RECORDED DATA: Begin

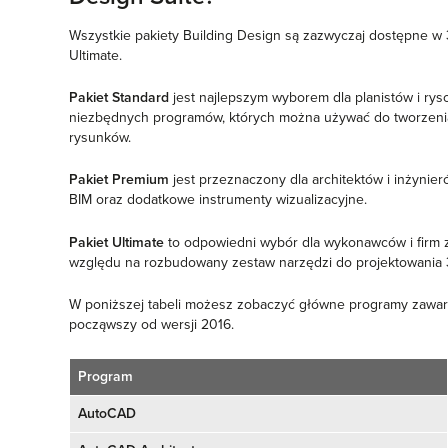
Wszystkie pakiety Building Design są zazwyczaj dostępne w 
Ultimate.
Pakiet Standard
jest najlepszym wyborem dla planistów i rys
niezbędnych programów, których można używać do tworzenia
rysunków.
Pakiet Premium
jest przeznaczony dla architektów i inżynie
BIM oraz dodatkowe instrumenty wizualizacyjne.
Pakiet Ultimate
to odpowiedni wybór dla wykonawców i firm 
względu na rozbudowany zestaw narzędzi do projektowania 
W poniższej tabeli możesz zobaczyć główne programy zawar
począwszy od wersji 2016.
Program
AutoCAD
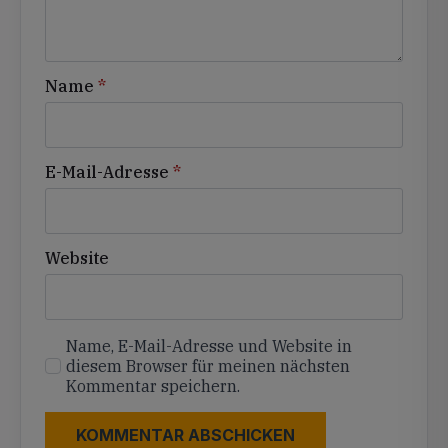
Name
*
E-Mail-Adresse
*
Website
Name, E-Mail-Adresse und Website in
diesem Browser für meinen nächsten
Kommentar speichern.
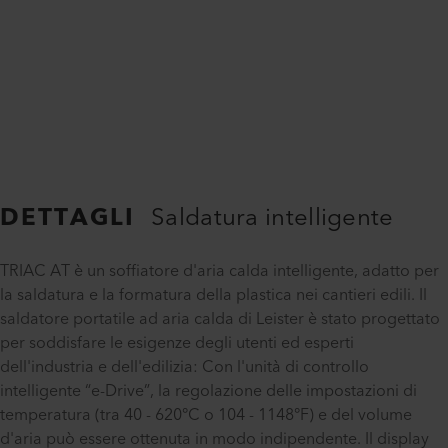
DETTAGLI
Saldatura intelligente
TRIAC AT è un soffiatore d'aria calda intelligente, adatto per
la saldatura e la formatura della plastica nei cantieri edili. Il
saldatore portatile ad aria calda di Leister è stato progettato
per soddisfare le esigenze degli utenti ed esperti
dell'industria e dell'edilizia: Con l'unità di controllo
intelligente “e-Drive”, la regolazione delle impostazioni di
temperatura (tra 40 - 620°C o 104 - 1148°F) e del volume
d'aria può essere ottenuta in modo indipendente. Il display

RECORDED DATA: End
RECORDED DATA: Begin

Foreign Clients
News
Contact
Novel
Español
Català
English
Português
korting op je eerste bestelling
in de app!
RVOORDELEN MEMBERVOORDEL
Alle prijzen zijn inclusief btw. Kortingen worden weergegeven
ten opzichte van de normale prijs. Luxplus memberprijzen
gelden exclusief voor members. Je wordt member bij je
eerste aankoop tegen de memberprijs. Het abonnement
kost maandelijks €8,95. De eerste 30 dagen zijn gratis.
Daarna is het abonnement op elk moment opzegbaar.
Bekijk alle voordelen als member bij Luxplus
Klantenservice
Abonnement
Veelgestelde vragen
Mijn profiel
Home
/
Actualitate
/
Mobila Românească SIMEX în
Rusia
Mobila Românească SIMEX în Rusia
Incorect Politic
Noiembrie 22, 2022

RECORDED DATA: End
RECORDED DATA: Begin

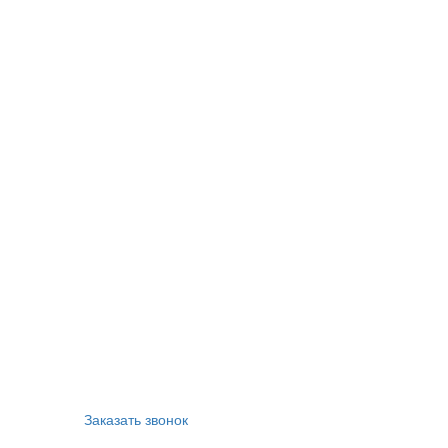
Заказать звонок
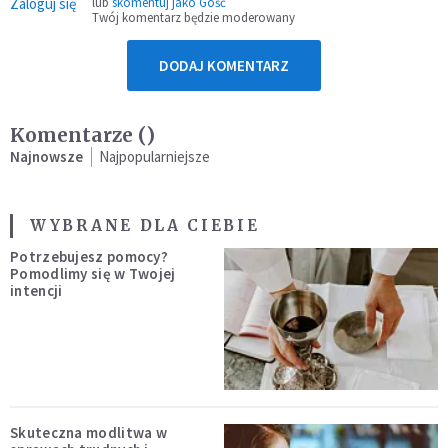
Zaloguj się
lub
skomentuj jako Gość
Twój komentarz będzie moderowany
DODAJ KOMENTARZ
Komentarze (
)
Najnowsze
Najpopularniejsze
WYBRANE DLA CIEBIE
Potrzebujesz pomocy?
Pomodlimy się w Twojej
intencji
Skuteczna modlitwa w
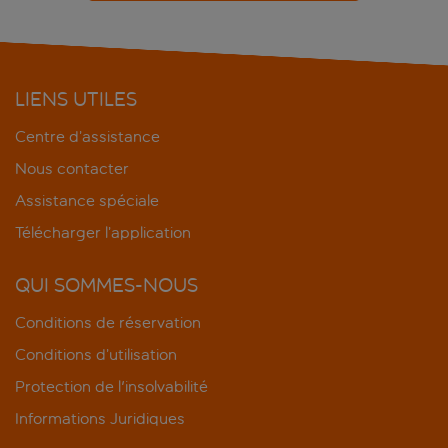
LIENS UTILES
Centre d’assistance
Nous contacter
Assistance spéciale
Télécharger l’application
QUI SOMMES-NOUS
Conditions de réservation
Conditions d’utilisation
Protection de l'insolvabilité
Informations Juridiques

RECORDED DATA: End

ASSIGNMENT: Among the entries above, locate the line with "Pakiet Ultimate" and the line with "d'aria può essere". Give those two lines and all lines between them again, exactly, leaving out the pictures.

ANSWER FOR THIS EXERCISE:
Pakiet Ultimate
to odpowiedni wybór dla wykonawców i firm 
względu na rozbudowany zestaw narzędzi do projektowania 
W poniższej tabeli możesz zobaczyć główne programy zawar
począwszy od wersji 2016.
Program
AutoCAD
Name
*
E-Mail-Adresse
*
Website
Name, E-Mail-Adresse und Website in
diesem Browser für meinen nächsten
Kommentar speichern.
DETTAGLI
Saldatura intelligente
TRIAC AT è un soffiatore d'aria calda intelligente, adatto per
la saldatura e la formatura della plastica nei cantieri edili. Il
saldatore portatile ad aria calda di Leister è stato progettato
per soddisfare le esigenze degli utenti ed esperti
dell'industria e dell'edilizia: Con l'unità di controllo
intelligente “e-Drive”, la regolazione delle impostazioni di
temperatura (tra 40 - 620°C o 104 - 1148°F) e del volume
d'aria può essere ottenuta in modo indipendente. Il display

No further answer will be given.